Brown tells Contact 13 that the 18-year-old teacher wasn't even licensed. She was in a probationary period because she'd only been working for about a month and hadn't even begun her medical training.
"They were understaffed, under-supervised, and what else did you find?" Spears asked.
"We also found that the door--we did write them up for that--the door was heavy," Brown answered.
It was a heavy, steel door which leads to the outside of the facility that Anthony and the other children were playing with.
Licensing officials tell us the door had no alarm or any other kind of safety mechanism to prevent it from slamming on a child.
"Unbelievable!" says Anthony's grandmother, Jennifer. "My question is how were they able to continue to function and operate this way without someone going in there and checking up on them prior to this incident?"
Contact 13 learned they have been checked up on.
Records we obtained show back in 2007 when they were regulated by the city, they were out of ratio with one staff member caring for 13 three- to five-year-old kids. That's more than double what the law allows.
The state wrote them up for lack of supervision in July of this year and again in September when they received a notice of violation.
"At what point does the state say you're done, no more license for you?" Spears asked Latisha Brown.
"We have to go through a process. Sometimes... we have a policy that states after you do it so many times we have to see if we see improvement, so like anything we give them a chance to correct the situation because the last thing we want to do at a facility is displace children."
Contact 13 also learned T.O.P kids didn't tell authorities about Anthony's injury right away.
"I believe it was 24 hours later we found out about the incident and that's not acceptable," recall Brown.
Melissa reported the incident to Metro's Abuse & Neglect detail who immediately opened a criminal investigation.
We went to the northwest valley campus to check things out for ourselves.
We saw staff members who appeared to be hiding from us--holed up in a small room off the main room where there were a few kids' things but no real activity.
We caught up with the daycare director's husband--Pastor Michael Jackson--in the parking lot.
"Michael, I'm Darcy Spears from channel 13. We're doing a story on what happened at the daycare center and we haven't been able to get any comment from you guys.

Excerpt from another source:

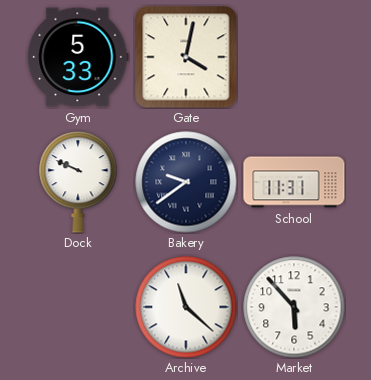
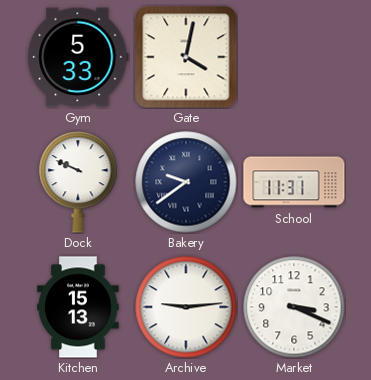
Kitchen: none -> 15:13
Archive: 11:22 -> 9:14
Market: 5:53 -> 3:19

I'm wondering if you'd like to share something with us now. No? Can you tell me why you guys don't want to comment for the story? Law enforcement says you guys should lose your daycare license over what happened. You don't have anything to say?"
Neither he nor church first lady/daycare center director Kathy Jackson would talk to us.
We did obtain a letter they sent to parents two weeks after Anthony's incident where they say it's "the first time in all of our years of operations that we have had an injury of this sort. We will always continue to work with all agencies to ensure that we maintain a safe, healthy and compliant learning environment for our children."
That's not nearly enough for Anthony's family.
"They need to really look at this whole situation and ask themselves if this is the right business to be in," says Jennifer.
"Owwww. Mommy, owweee," Anthony whines as his mom cleans and re-bandages the wound.
"I know, baby," she soothes.
Anthony's fingertip cannot be reattached. Doctors can't even sew it up and he may need surgery in six to 12 months.
"It will never be the same," Melissa says. "It will not grow back to where it was. He will always have that disfigurement on the finger."
And his family will always wonder if they can ever trust another daycare.
The state says for now they've got T.O.P. Kids under a microscope... downgrading them to a provisional license with monthly inspections.
Licensing officials are waiting for Metro to wrap up its investigation before deciding whether to take any additional disciplinary action.
If the District Attorney doesn't choose to pursue criminal neglect charges against an individual at the daycare, the Attorney General has the option of going after the facility itself.